#### Problem:
For the word "neNet", return each line of the data in which it occurs.

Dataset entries
■ ■ ■ ■ ■
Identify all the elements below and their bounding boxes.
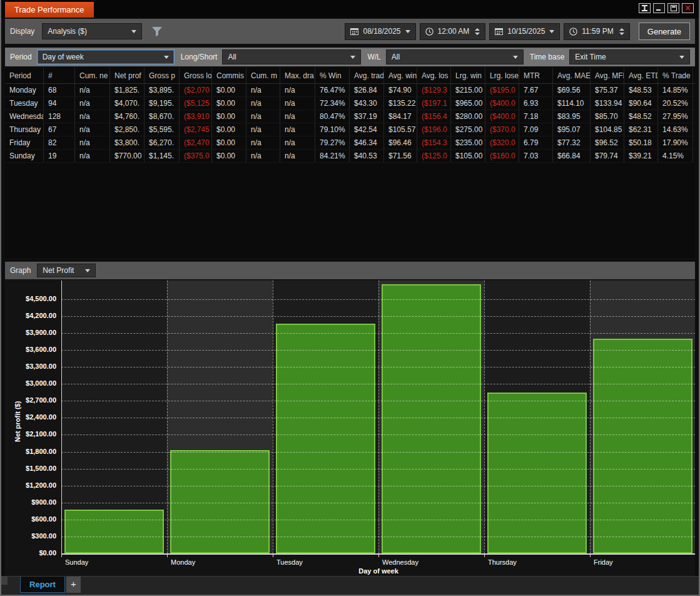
vertical-gridline — [167, 280, 168, 553]
table-row[interactable]: Thursday67n/a$2,850.$5,595.($2,745$0.00n… — [5, 123, 695, 136]
table-cell: ($5,125 — [180, 97, 212, 110]
column-header[interactable]: % Trade — [658, 68, 693, 83]
end-date-picker[interactable]: 10/15/2025 — [489, 23, 560, 40]
table-cell: $90.64 — [624, 97, 658, 110]
column-header[interactable]: Max. dra — [280, 68, 315, 83]
table-cell: ($375.0 — [180, 150, 212, 162]
y-axis-tick-label: $300.00 — [8, 532, 56, 540]
column-header[interactable]: Net prof — [110, 68, 145, 83]
table-cell: $280.00 — [451, 110, 485, 123]
display-dropdown[interactable]: Analysis ($) — [42, 23, 142, 39]
time-spinner[interactable] — [619, 28, 624, 35]
column-header[interactable]: Lrg. lose — [485, 68, 519, 83]
table-cell: $50.18 — [624, 136, 658, 149]
column-header[interactable]: # — [44, 68, 75, 83]
chevron-down-icon — [350, 56, 355, 59]
table-cell: 76.47% — [315, 84, 350, 96]
plus-icon: + — [71, 578, 76, 589]
column-header[interactable]: MTR — [519, 68, 553, 83]
table-row[interactable]: Friday82n/a$3,800.$6,270.($2,470$0.00n/a… — [5, 136, 695, 150]
column-header[interactable]: % Win — [315, 68, 350, 83]
y-axis-tick-label: $3,000.00 — [8, 379, 56, 387]
table-cell: n/a — [246, 123, 280, 136]
performance-table: Period#Cum. neNet profGross pGross loCom… — [5, 68, 695, 258]
window-title-tab[interactable]: Trade Performance — [5, 2, 94, 18]
column-header[interactable]: Avg. los — [417, 68, 451, 83]
start-date-picker[interactable]: 08/18/2025 — [345, 23, 415, 40]
maximize-button[interactable] — [667, 3, 679, 13]
graph-metric-dropdown[interactable]: Net Profit — [37, 264, 96, 277]
y-axis-tick-label: $1,200.00 — [8, 481, 56, 489]
table-cell: $8,670. — [145, 110, 180, 123]
horizontal-gridline — [61, 503, 695, 503]
end-time-picker[interactable]: 11:59 PM — [564, 23, 629, 40]
column-header[interactable]: Avg. MFE — [591, 68, 624, 83]
close-button[interactable]: ✕ — [682, 3, 694, 13]
table-cell: $48.53 — [624, 84, 658, 96]
chevron-down-icon — [131, 30, 136, 33]
window-controls: ✕ — [639, 3, 694, 13]
start-time-picker[interactable]: 12:00 AM — [420, 23, 486, 40]
column-header[interactable]: Avg. win — [384, 68, 417, 83]
column-header[interactable]: Avg. MAE — [553, 68, 591, 83]
horizontal-gridline — [61, 418, 695, 418]
start-time-value: 12:00 AM — [438, 27, 470, 36]
table-cell: ($125.0 — [417, 150, 451, 162]
longshort-value: All — [228, 53, 345, 61]
column-header[interactable]: Lrg. win — [451, 68, 485, 83]
pin-button[interactable] — [639, 3, 651, 13]
horizontal-gridline — [61, 401, 695, 401]
column-header[interactable]: Avg. trad — [350, 68, 384, 83]
horizontal-gridline — [61, 486, 695, 486]
wl-dropdown[interactable]: All — [386, 49, 524, 64]
tab-report[interactable]: Report — [20, 577, 65, 593]
column-header[interactable]: Gross lo — [180, 68, 212, 83]
table-cell: 79.27% — [315, 136, 350, 149]
minimize-icon — [656, 5, 662, 11]
table-cell: 80.47% — [315, 110, 350, 123]
horizontal-gridline — [61, 469, 695, 470]
filter-funnel-icon[interactable] — [152, 27, 162, 36]
period-dropdown[interactable]: Day of week — [37, 49, 175, 64]
add-tab-button[interactable]: + — [66, 577, 81, 593]
minimize-button[interactable] — [653, 3, 665, 13]
bar-wednesday — [382, 284, 481, 553]
tab-report-label: Report — [29, 580, 56, 589]
timebase-dropdown[interactable]: Exit Time — [569, 49, 690, 64]
table-row[interactable]: Monday68n/a$1,825.$3,895.($2,070$0.00n/a… — [5, 84, 695, 97]
table-cell: n/a — [280, 150, 315, 162]
calendar-icon — [350, 28, 358, 35]
table-cell: $42.54 — [350, 123, 384, 136]
net-profit-chart: $0.00$300.00$600.00$900.00$1,200.00$1,50… — [5, 279, 695, 576]
longshort-label: Long/Short — [181, 53, 218, 61]
table-cell: n/a — [280, 110, 315, 123]
column-header[interactable]: Gross p — [145, 68, 180, 83]
start-date-value: 08/18/2025 — [363, 27, 400, 36]
time-spinner[interactable] — [475, 28, 480, 35]
table-cell: $0.00 — [212, 150, 246, 162]
column-header[interactable]: Cum. ne — [75, 68, 110, 83]
table-cell: $96.52 — [591, 136, 624, 149]
horizontal-gridline — [61, 384, 695, 384]
table-cell: Wednesday — [5, 110, 44, 123]
table-cell: $2,850. — [110, 123, 145, 136]
maximize-icon — [671, 5, 677, 11]
x-axis-tick-label: Monday — [171, 558, 195, 566]
x-axis-tick-label: Friday — [594, 558, 613, 566]
table-row[interactable]: Wednesday128n/a$4,760.$8,670.($3,910$0.0… — [5, 110, 695, 123]
column-header[interactable]: Commis — [212, 68, 246, 83]
generate-button[interactable]: Generate — [639, 23, 690, 40]
column-header[interactable]: Cum. m — [246, 68, 280, 83]
table-header-row: Period#Cum. neNet profGross pGross loCom… — [5, 68, 695, 84]
longshort-dropdown[interactable]: All — [222, 49, 361, 64]
table-row[interactable]: Sunday19n/a$770.00$1,145.($375.0$0.00n/a… — [5, 150, 695, 163]
y-axis-tick-label: $4,500.00 — [8, 295, 56, 302]
table-cell: n/a — [280, 136, 315, 149]
column-header[interactable]: Avg. ETD — [624, 68, 658, 83]
column-header[interactable]: Period — [5, 68, 44, 83]
y-axis-tick-label: $1,500.00 — [8, 465, 56, 472]
horizontal-gridline — [61, 520, 695, 520]
table-row[interactable]: Tuesday94n/a$4,070.$9,195.($5,125$0.00n/… — [5, 97, 695, 110]
table-cell: $6,270. — [145, 136, 180, 149]
table-cell: $0.00 — [212, 84, 246, 96]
■ ■ ■ ■ ■
#### Task result:
performance-table: Period#Cum. neNet profGross pGross loCom… — [5, 68, 695, 258]
table-header-row: Period#Cum. neNet profGross pGross loCom… — [5, 68, 695, 84]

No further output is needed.